Menendez’s comments come amid a flurry of calls for his resignation – including from his own party and from his Senate colleagues. On Monday, Sens. Sherrod Brown of Ohio and Peter Welch of Vermont became the latest Democrats in the chamber call on Menendez to step down, joining Pennsylvania Sen. John Fetterman.
In a statement delivered to reporters, Menendez offered some of his first public defense against some of the evidence discovered by investigators during their search of his home, including hundreds of thousands of dollars in cash, which he argued he had on hand for emergencies and described as an “old-fashioned” habit derived from his family’s experience in Cuba.
“For 30 years, I have withdrawn thousands of dollars in cash from my personal savings account, which I have kept for emergencies, and because of the history of my family facing confiscation in Cuba,” said Menendez. “Now this may seem old fashioned, but these were monies drawn from my personal savings account based on the income that I have lawfully derived over those 30 years.”
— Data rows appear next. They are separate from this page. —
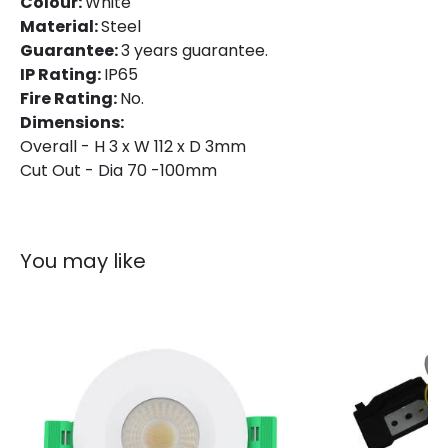
Colour:
White
Material:
Steel
Guarantee:
3 years guarantee.
IP Rating:
IP65
Fire Rating:
No.
Dimensions:
Overall - H 3 x W 112 x D 3mm
Cut Out - Dia 70 -100mm
You may like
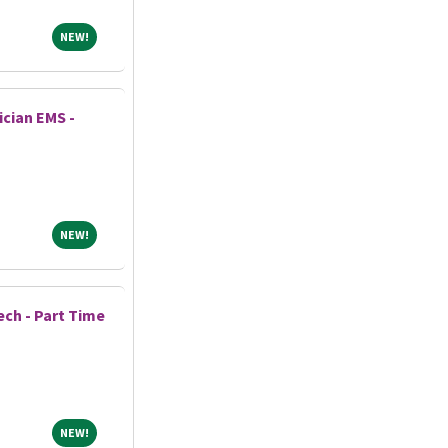
NEW!
NEW!
cian EMS -
NEW!
NEW!
ech - Part Time
NEW!
NEW!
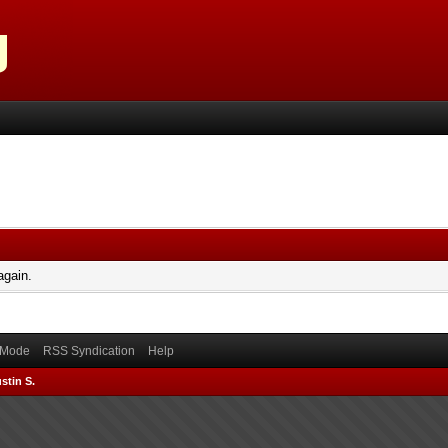
again.
) Mode
RSS Syndication
Help
stin S.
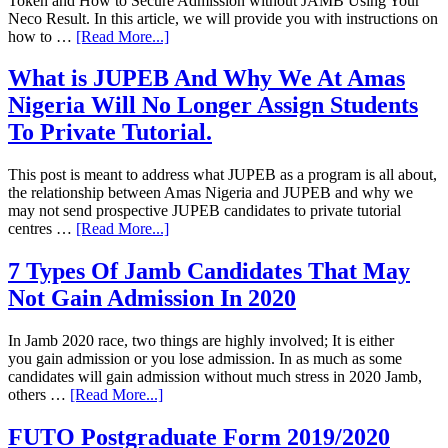
Token and How to Secure Admission without JAMB Using Your
Neco Result. In this article, we will provide you with instructions on
how to …
[Read More...]
What is JUPEB And Why We At Amas
Nigeria Will No Longer Assign Students
To Private Tutorial.
This post is meant to address what JUPEB as a program is all about,
the relationship between Amas Nigeria and JUPEB and why we
may not send prospective JUPEB candidates to private tutorial
centres …
[Read More...]
7 Types Of Jamb Candidates That May
Not Gain Admission In 2020
In Jamb 2020 race, two things are highly involved; It is either
you gain admission or you lose admission. In as much as some
candidates will gain admission without much stress in 2020 Jamb,
others …
[Read More...]
FUTO Postgraduate Form 2019/2020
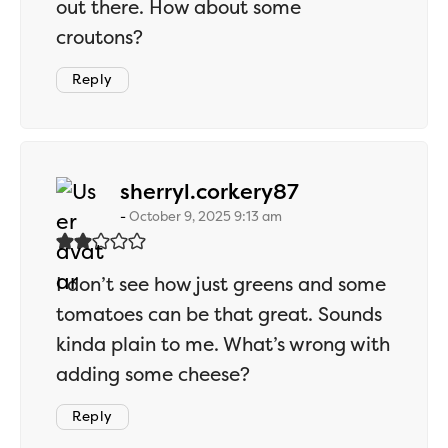
out there. How about some
croutons?
Reply
says:
sherryl.corkery87
October 9, 2025 9:13 am
I don’t see how just greens and some
tomatoes can be that great. Sounds
kinda plain to me. What’s wrong with
adding some cheese?
Reply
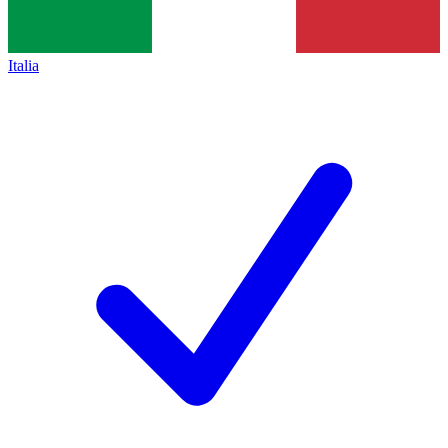
Italia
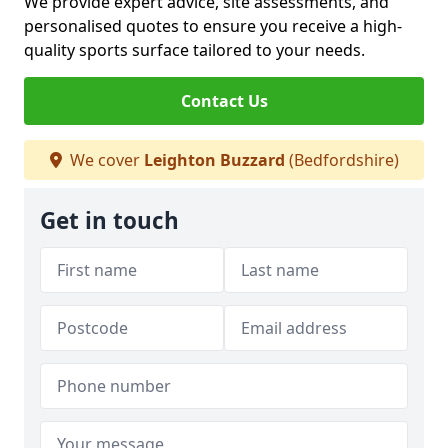
We provide expert advice, site assessments, and
personalised quotes to ensure you receive a high-
quality sports surface tailored to your needs.
Contact Us
We cover
Leighton Buzzard
(Bedfordshire)
Get in touch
According to the indictment, searches of Menendez’s home and safe deposit box that federal agents conducted in 2022 turned up nearly $500,000 in cash, including in envelopes inside jackets emblazoned with Menendez’s name. Prosecutors say some of the envelopes had the fingerprints or DNA of one of the business contacts from whom the senator is accused of taking bribes.
Menendez has been charged with three alleged crimes, including being on the receiving end of a bribery conspiracy. The conspiracy counts also charge his wife and three people described as New Jersey associates and businessmen.
The group is accused of coordinating to use Menendez’s power as a US senator to benefit them personally and to benefit Egypt.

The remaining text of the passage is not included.